このような場合はどのように対処するべきなのでしょうか。
誤った値段で請求した場合にも、二重で請求をしてしまった場合にも、早急に行わなければいけないのがキャンセル処理です。一般的には、POSレジの管理画面や決済端末からキャンセル処理、あるいは払い戻しの処理をします。すると、該当するカード会社にキャンセル申請が送られます。お客さまに請求がかかる前に相殺される場合もあれば、その場でキャンセル処理をしてもお客さまに一度請求がかかってしまうこともあります。
お客さまが店内にいるうちに誤りに気づいたときは、謝罪をし、その場でキャンセル処理しましょう。注意しなければいけないのは、お客さまが店舗を離れてから、あるいはネットショップ上で金額の誤りが発覚したときです。電話やメールなどの手段で、お客さまに請求額の間違いがあったことを伝えなければいけません。いずれにしても、請求額に誤りがあると判明した時点で早急にキャンセル処理を行うことが大切です。

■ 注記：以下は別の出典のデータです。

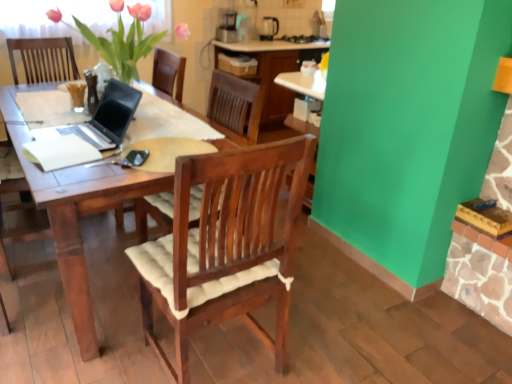 Question: From the image's perspective, is matte black coffee maker at upper center under pink matte vase at upper left?

Choices:
 (A) yes
 (B) no

Answer: (B)

Question: Is matte black coffee maker at upper center aimed at pink matte vase at upper left?

Choices:
 (A) no
 (B) yes

Answer: (A)

Question: Is matte black coffee maker at upper center not near pink matte vase at upper left?

Choices:
 (A) no
 (B) yes

Answer: (B)

Question: Does matte black coffee maker at upper center appear on the right side of pink matte vase at upper left?

Choices:
 (A) yes
 (B) no

Answer: (A)

Question: Is matte black coffee maker at upper center turned away from pink matte vase at upper left?

Choices:
 (A) yes
 (B) no

Answer: (B)

Question: In the image, is matte black laptop at left positioned in front of or behind matte black coffee maker at upper center?

Choices:
 (A) behind
 (B) front

Answer: (B)

Question: Is matte black laptop at left situated inside matte black coffee maker at upper center or outside?

Choices:
 (A) inside
 (B) outside

Answer: (B)

Question: From a real-world perspective, is matte black laptop at left positioned above or below matte black coffee maker at upper center?

Choices:
 (A) above
 (B) below

Answer: (B)

Question: In terms of size, does matte black laptop at left appear bigger or smaller than matte black coffee maker at upper center?

Choices:
 (A) big
 (B) small

Answer: (A)

Question: From the image's perspective, is wooden laptop at left located above or below white paper at center?

Choices:
 (A) below
 (B) above

Answer: (B)

Question: Considering their positions, is wooden laptop at left located in front of or behind white paper at center?

Choices:
 (A) behind
 (B) front

Answer: (A)

Question: Visually, is wooden laptop at left positioned to the left or to the right of white paper at center?

Choices:
 (A) left
 (B) right

Answer: (A)

Question: Is wooden laptop at left wider or thinner than white paper at center?

Choices:
 (A) thin
 (B) wide

Answer: (B)

Question: Based on their sizes in the image, would you say white paper at center is bigger or smaller than pink matte vase at upper left?

Choices:
 (A) small
 (B) big

Answer: (A)

Question: Considering the positions of point (53, 167) and point (136, 36), is point (53, 167) closer or farther from the camera than point (136, 36)?

Choices:
 (A) farther
 (B) closer

Answer: (B) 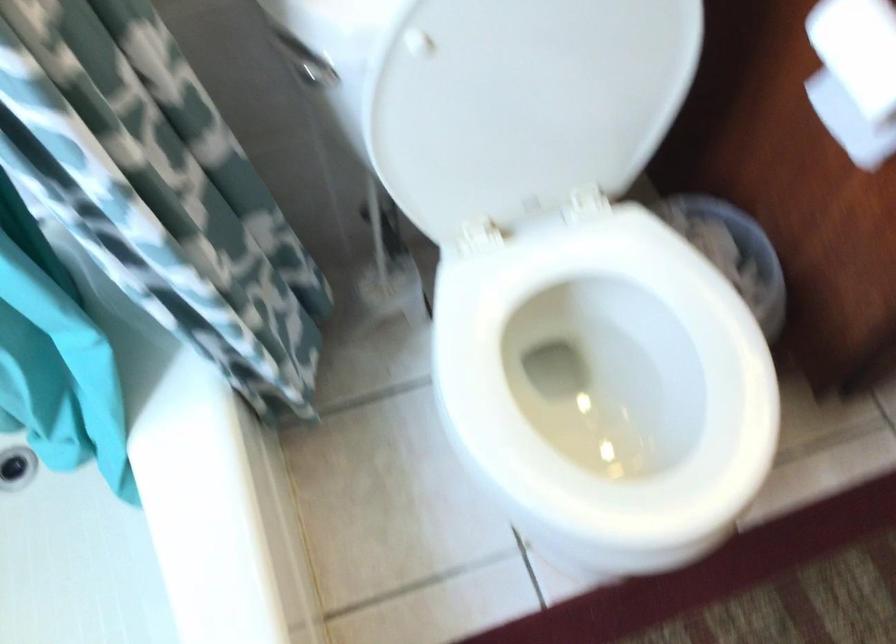 Image resolution: width=896 pixels, height=644 pixels. What do you see at coordinates (606, 375) in the screenshot?
I see `a white toilet seat` at bounding box center [606, 375]. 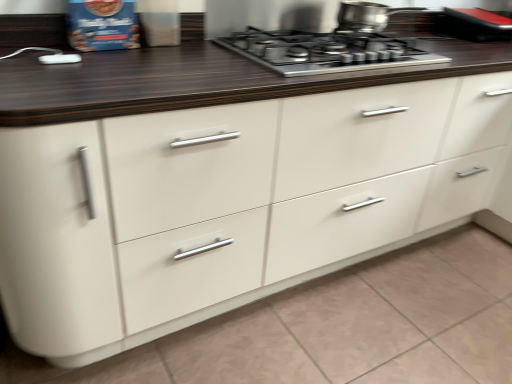 Question: Is black rubberized phone at upper right not inside stainless steel gas stove at upper center?

Choices:
 (A) yes
 (B) no

Answer: (A)

Question: Is black rubberized phone at upper right not close to stainless steel gas stove at upper center?

Choices:
 (A) no
 (B) yes

Answer: (A)

Question: Can you confirm if black rubberized phone at upper right is smaller than stainless steel gas stove at upper center?

Choices:
 (A) yes
 (B) no

Answer: (A)

Question: Is black rubberized phone at upper right closer to camera compared to stainless steel gas stove at upper center?

Choices:
 (A) yes
 (B) no

Answer: (B)

Question: Is black rubberized phone at upper right further to camera compared to stainless steel gas stove at upper center?

Choices:
 (A) yes
 (B) no

Answer: (A)

Question: Is the surface of black rubberized phone at upper right in direct contact with stainless steel gas stove at upper center?

Choices:
 (A) yes
 (B) no

Answer: (B)

Question: From a real-world perspective, is stainless steel gas stove at upper center over stainless steel pot at upper center?

Choices:
 (A) no
 (B) yes

Answer: (A)

Question: Is stainless steel pot at upper center at the back of stainless steel gas stove at upper center?

Choices:
 (A) no
 (B) yes

Answer: (A)

Question: Is stainless steel gas stove at upper center in front of stainless steel pot at upper center?

Choices:
 (A) no
 (B) yes

Answer: (B)

Question: Is stainless steel gas stove at upper center not inside stainless steel pot at upper center?

Choices:
 (A) no
 (B) yes

Answer: (B)

Question: Is stainless steel gas stove at upper center with stainless steel pot at upper center?

Choices:
 (A) no
 (B) yes

Answer: (A)

Question: Would you say stainless steel gas stove at upper center contains stainless steel pot at upper center?

Choices:
 (A) yes
 (B) no

Answer: (B)

Question: Does stainless steel pot at upper center come in front of black rubberized phone at upper right?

万が一キャンセル処理が遅れてしまい、お客さまに請求が行ってしまった場合は、遅くても2カ月以内に返金されるのが一般的のようです。お客さまに請求が行く際には、速やかにその旨をお客さまにお伝えし、2カ月経っても返金がされていない場合は店舗へ連絡をしてもらうよう促すと丁寧でしょう。
もう一つ留意しておかなければいけない点があります。
決済会社は、基本的にキャンセル処理に受付期間を定めています。指定された期間を過ぎてしまうと、キャンセルそのものができなくなるので注意しましょう。Squareでは1年以内であれば払い戻し処理ができます。決済会社によって期間が異なるので、どれくらいの期間を設けているかは自社が契約している決済会社に確認をするといいでしょう。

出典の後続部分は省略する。